Show HN: Cua-Bench – a benchmark for AI agents in GUI environments

Hey HN, we're excited to share Cua-Bench ( https://github.com/trycua/cua ), an open-source framework for evaluating and training computer-use agents across different environments.

Computer-use agents show massive performance variance across different UIs—an agent with 90% success on Windows 11 might drop to 9% on Windows XP for the same task. The problem is OS themes, browser versions, and UI variations that existing benchmarks don't capture.

The existing benchmarks (OSWorld, Windows Agent Arena, AndroidWorld) were great but operated in silos—different harnesses, different formats, no standardized way to test the same agent across platforms. More importantly, they were evaluation-only. We needed environments that could generate training data and run RL loops, not just measure performance. Cua-Bench takes a different approach: it's a unified framework that standardizes environments across platforms and supports the full agent development lifecycle—benchmark, train, deploy.

With Cua-Bench, you can:

- Evaluate agents across multiple benchmarks with one CLI (native tasks + OSWorld + Windows Agent Arena adapters)

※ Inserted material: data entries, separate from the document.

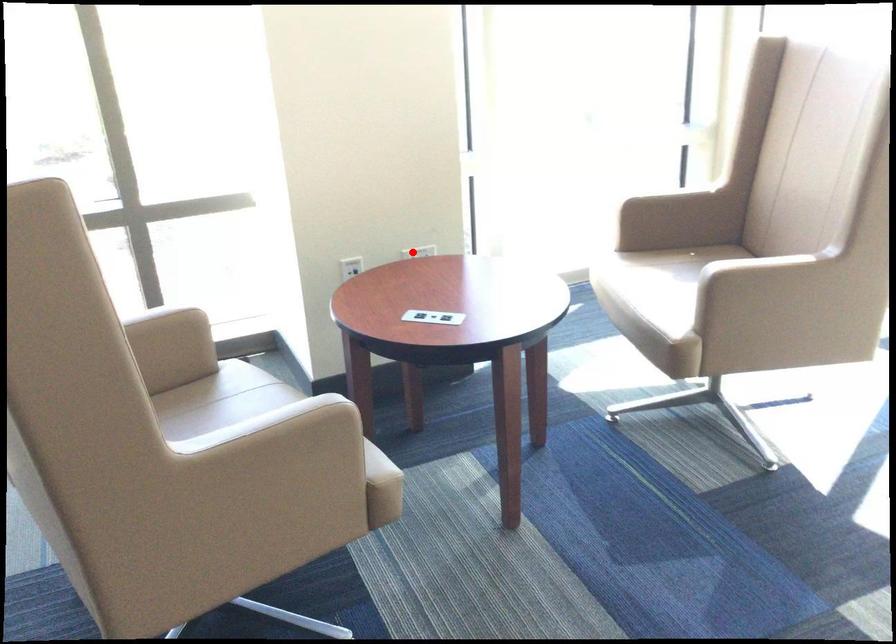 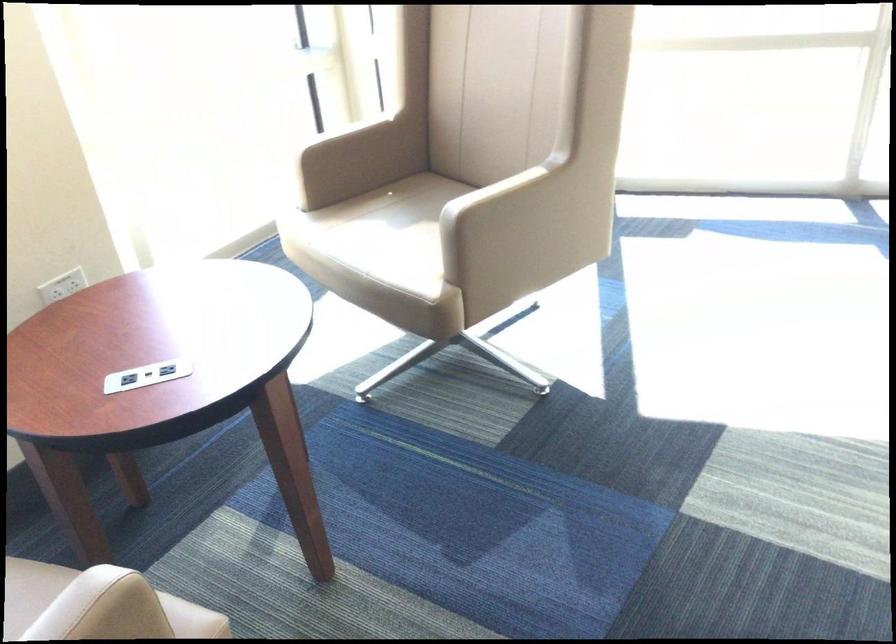 Question: I am providing you with two images of the same scene from different viewpoints. A red point is shown in image1. For the corresponding object point in image2, is it positioned nearer or farther from the camera?

Choices:
 (A) Nearer
 (B) Farther

Answer: (A) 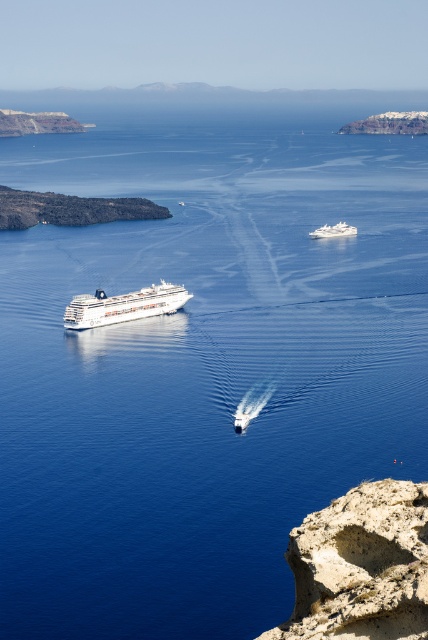 Is white glossy cruise ship at center below white glossy yacht at upper center?

Yes.

Find the location of a particular element. The width and height of the screenshot is (428, 640). white glossy cruise ship at center is located at coordinates (124, 305). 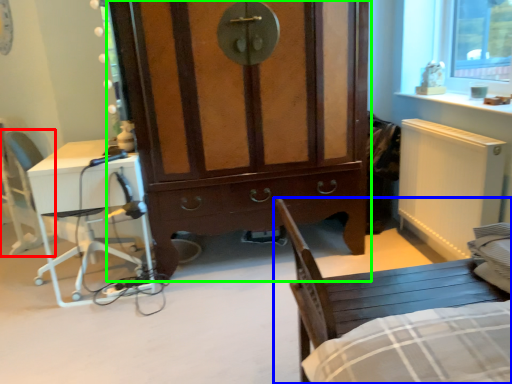 Question: Considering the real-world distances, which object is closest to armchair (highlighted by a red box)? chair (highlighted by a blue box) or cabinetry (highlighted by a green box).

Choices:
 (A) chair
 (B) cabinetry

Answer: (B) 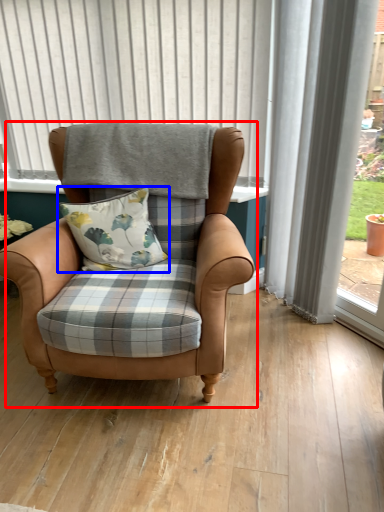 Question: Which point is closer to the camera, chair (highlighted by a red box) or pillow (highlighted by a blue box)?

Choices:
 (A) chair
 (B) pillow

Answer: (A) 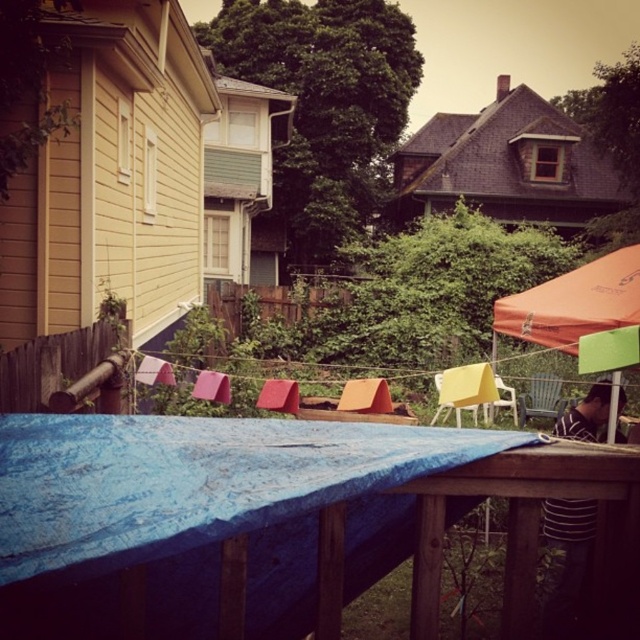 You are standing at the center of the wooden table covered with a blue tarp. You want to reach the striped shirt at lower right. Which direction should you move to get there?

Since the striped shirt at lower right is located at point (566, 560), you should move towards the lower right direction from the center of the wooden table covered with a blue tarp to reach it.

You are a delivery person carrying a package that is 8 meters long. You need to navigate through the backyard between the brown wooden fence at left and the wooden chair at right. Can you pass through this space without tilting the package?

The distance between the brown wooden fence at left and the wooden chair at right is 7.89 meters. Since the package is 8 meters long, it is slightly longer than the available space. Therefore, you cannot pass through without tilting or adjusting the package to shorten its length.

You are planning to set up a small tent in the backyard. You want to place it between the orange fabric canopy at upper right and the wooden chair at right. Can you do that?

The orange fabric canopy at upper right is closer to the viewer than the wooden chair at right, so you can place the tent between them as they are positioned at different distances from you.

- Test the same agent on different OS variations (Windows 11/XP/Vista, macOS themes, Linux, Android via QEMU)

- Generate new tasks from natural language prompts

- Create simulated environments for RL training (shell apps like Spotify, Slack with programmatic rewards)

- Run oracle validations to verify environments before agent evaluation

- Monitor agent runs in real-time with traces and screenshots

All of this works on macOS, Linux, Windows, and Android, and is self-hostable.

To get started:

Install cua-bench:

% pip install cua-bench

Run a basic evaluation:

% cb run dataset datasets/cua-bench-basic --agent demo

Open the monitoring dashboard:

% cb run watch <run_id>

For parallelized evaluations across multiple workers:

% cb run dataset datasets/cua-bench-basic --agent your-agent --max-parallel 8

Want to test across different OS variations? Just specify the environment:

% cb run task slack_message --agent your-agent --env windows_xp

% cb run task slack_message --agent your-agent --env macos_sonoma

Generate new tasks from prompts:

% cb task generate "book a flight on kayak.com"

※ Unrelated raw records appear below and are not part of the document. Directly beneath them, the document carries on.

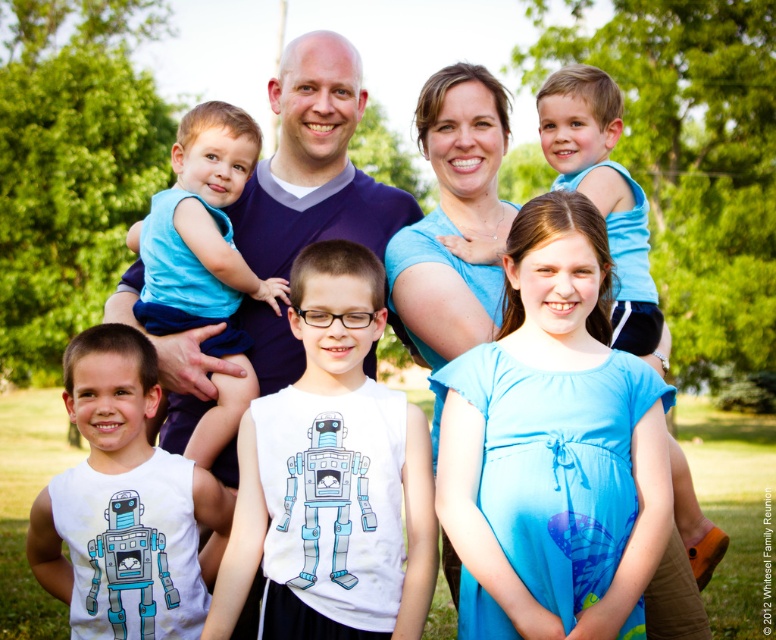 Is white matte robot shirt at lower left bigger than light blue fabric shirt at upper right?

Actually, white matte robot shirt at lower left might be smaller than light blue fabric shirt at upper right.

Who is positioned more to the right, white matte robot shirt at lower left or light blue fabric shirt at upper right?

Positioned to the right is light blue fabric shirt at upper right.

Find the location of a particular element. Image resolution: width=776 pixels, height=640 pixels. white matte robot shirt at lower left is located at coordinates (125, 502).

Is white matte tank top at center wider than blue sleeveless shirt at upper left?

Indeed, white matte tank top at center has a greater width compared to blue sleeveless shirt at upper left.

Does white matte tank top at center appear on the right side of blue sleeveless shirt at upper left?

Yes, white matte tank top at center is to the right of blue sleeveless shirt at upper left.

Locate an element on the screen. The width and height of the screenshot is (776, 640). white matte tank top at center is located at coordinates (331, 476).

The width and height of the screenshot is (776, 640). What are the coordinates of `white matte tank top at center` in the screenshot? It's located at (331, 476).

Looking at this image, which is above, blue sleeveless shirt at upper left or light blue fabric shirt at upper right?

blue sleeveless shirt at upper left is above.

Is point (144, 317) behind point (643, 236)?

No.

Who is more distant from viewer, (220, 228) or (674, 445)?

The point (220, 228) is more distant.

Where is `blue sleeveless shirt at upper left`? blue sleeveless shirt at upper left is located at coordinates (203, 259). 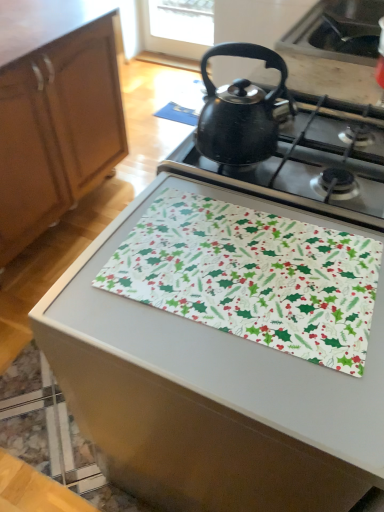 Question: Is white fabric with holiday pattern at center bigger than black matte kettle at upper center?

Choices:
 (A) yes
 (B) no

Answer: (B)

Question: Is black matte kettle at upper center a part of white fabric with holiday pattern at center?

Choices:
 (A) yes
 (B) no

Answer: (B)

Question: From a real-world perspective, is white fabric with holiday pattern at center on black matte kettle at upper center?

Choices:
 (A) yes
 (B) no

Answer: (A)

Question: Is white fabric with holiday pattern at center further to the viewer compared to black matte kettle at upper center?

Choices:
 (A) yes
 (B) no

Answer: (B)

Question: Can you see white fabric with holiday pattern at center touching black matte kettle at upper center?

Choices:
 (A) yes
 (B) no

Answer: (B)

Question: Relative to black matte sink at upper right, is wooden cabinet at left in front or behind?

Choices:
 (A) behind
 (B) front

Answer: (B)

Question: Choose the correct answer: Is wooden cabinet at left inside black matte sink at upper right or outside it?

Choices:
 (A) inside
 (B) outside

Answer: (B)

Question: Is wooden cabinet at left bigger or smaller than black matte sink at upper right?

Choices:
 (A) big
 (B) small

Answer: (A)

Question: In terms of width, does wooden cabinet at left look wider or thinner when compared to black matte sink at upper right?

Choices:
 (A) wide
 (B) thin

Answer: (A)

Question: Visually, is white fabric placemat at center positioned to the left or to the right of black matte kettle at upper center?

Choices:
 (A) right
 (B) left

Answer: (B)

Question: From the image's perspective, is white fabric placemat at center positioned above or below black matte kettle at upper center?

Choices:
 (A) above
 (B) below

Answer: (B)

Question: Is white fabric placemat at center in front of or behind black matte kettle at upper center in the image?

Choices:
 (A) front
 (B) behind

Answer: (A)

Question: Would you say white fabric placemat at center is inside or outside black matte kettle at upper center?

Choices:
 (A) inside
 (B) outside

Answer: (B)

Question: Considering the positions of point (296, 155) and point (354, 3), is point (296, 155) closer or farther from the camera than point (354, 3)?

Choices:
 (A) farther
 (B) closer

Answer: (B)

Question: Looking at the image, does black matte kettle at upper center seem bigger or smaller compared to black matte sink at upper right?

Choices:
 (A) big
 (B) small

Answer: (A) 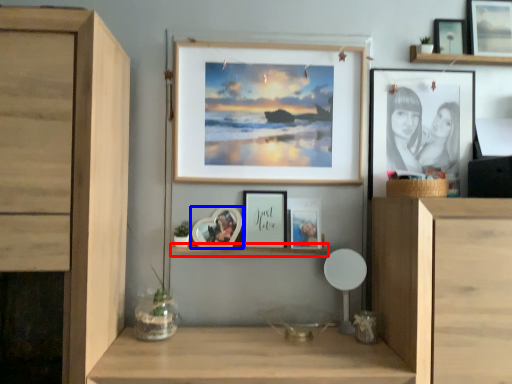 Question: Which point is closer to the camera, shelf (highlighted by a red box) or picture frame (highlighted by a blue box)?

Choices:
 (A) shelf
 (B) picture frame

Answer: (B)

Validate environments with oracle implementations:

% cb run dataset datasets/cua-bench-basic --oracle

The simulated environments are particularly useful for RL training—they're HTML/JS apps that render across 10+ OS themes with programmatic reward verification. No need to spin up actual VMs for training loops.

We're seeing teams use Cua-Bench for:

- Training computer-use models on mobile and desktop environments

- Generating large-scale training datasets (working with labs on millions of screenshots across OS variations)

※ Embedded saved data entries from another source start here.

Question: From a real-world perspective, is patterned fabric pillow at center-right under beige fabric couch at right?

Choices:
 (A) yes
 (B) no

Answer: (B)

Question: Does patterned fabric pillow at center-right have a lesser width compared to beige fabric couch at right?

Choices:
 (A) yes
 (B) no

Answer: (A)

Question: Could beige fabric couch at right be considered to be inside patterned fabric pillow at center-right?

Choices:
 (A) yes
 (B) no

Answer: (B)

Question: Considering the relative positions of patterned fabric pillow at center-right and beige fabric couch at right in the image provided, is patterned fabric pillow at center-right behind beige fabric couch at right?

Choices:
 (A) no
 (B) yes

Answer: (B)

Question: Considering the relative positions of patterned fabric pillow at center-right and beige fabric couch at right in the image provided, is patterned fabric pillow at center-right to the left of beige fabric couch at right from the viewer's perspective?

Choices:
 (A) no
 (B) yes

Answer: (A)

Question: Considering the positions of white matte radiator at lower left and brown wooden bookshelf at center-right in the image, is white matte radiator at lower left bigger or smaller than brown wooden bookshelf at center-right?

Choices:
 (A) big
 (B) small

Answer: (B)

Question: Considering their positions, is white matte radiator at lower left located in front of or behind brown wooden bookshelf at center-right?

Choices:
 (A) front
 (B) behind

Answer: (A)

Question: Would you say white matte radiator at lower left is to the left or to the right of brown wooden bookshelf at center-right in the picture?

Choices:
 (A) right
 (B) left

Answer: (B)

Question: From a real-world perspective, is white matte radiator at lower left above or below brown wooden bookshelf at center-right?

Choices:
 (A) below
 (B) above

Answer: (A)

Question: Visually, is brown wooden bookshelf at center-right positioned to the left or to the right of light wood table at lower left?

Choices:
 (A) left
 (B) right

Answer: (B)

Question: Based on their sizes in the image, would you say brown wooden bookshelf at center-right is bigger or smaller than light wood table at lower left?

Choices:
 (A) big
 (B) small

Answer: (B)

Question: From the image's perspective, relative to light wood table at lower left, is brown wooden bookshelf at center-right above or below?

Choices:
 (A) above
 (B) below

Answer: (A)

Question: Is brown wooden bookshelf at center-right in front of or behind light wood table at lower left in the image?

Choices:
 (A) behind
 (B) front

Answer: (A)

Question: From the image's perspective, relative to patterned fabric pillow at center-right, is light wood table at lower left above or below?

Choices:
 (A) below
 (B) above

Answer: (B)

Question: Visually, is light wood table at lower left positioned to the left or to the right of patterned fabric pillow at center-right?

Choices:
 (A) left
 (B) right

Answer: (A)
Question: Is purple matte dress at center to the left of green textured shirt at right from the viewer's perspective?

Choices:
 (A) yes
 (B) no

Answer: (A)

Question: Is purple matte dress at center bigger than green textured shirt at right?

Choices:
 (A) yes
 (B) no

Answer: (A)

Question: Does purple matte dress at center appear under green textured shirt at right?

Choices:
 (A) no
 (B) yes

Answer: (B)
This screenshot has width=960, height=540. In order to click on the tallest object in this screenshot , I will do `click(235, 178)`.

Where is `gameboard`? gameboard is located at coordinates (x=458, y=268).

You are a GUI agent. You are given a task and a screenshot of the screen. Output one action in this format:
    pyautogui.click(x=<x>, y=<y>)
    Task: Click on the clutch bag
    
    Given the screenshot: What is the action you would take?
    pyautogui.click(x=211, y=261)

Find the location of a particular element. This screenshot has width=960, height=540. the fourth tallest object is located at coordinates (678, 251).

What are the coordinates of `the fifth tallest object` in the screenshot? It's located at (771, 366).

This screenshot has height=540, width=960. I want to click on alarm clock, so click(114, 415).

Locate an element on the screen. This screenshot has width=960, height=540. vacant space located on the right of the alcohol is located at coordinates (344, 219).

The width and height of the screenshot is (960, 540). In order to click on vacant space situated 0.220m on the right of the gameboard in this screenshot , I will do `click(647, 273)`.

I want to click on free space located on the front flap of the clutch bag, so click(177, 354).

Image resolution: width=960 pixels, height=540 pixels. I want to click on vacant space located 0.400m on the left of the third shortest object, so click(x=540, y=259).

- RL fine-tuning with shell app simulators

- Systematic evaluation across OS themes and browser versions

- Building task registries (collaborating with Snorkel AI on task design and data curation, similar to their Terminal-Bench work)

Cua-Bench is 100% open-source under the MIT license. We're actively developing it as part of Cua (https://github.com/trycua/cua), our Computer Use Agent SDK, and we'd love your feedback, bug reports, or feature ideas.

GitHub: https://github.com/trycua/cua

Docs: https://cua.ai/docs/cuabench

Technical Report: https://cuabench.ai

We'll be here to answer any technical questions and look forward to your comments!

▲

augusteo an hour ago | parent | next [-]

The trajectory export feature is smart. Evaluation and training data collection in the same tool.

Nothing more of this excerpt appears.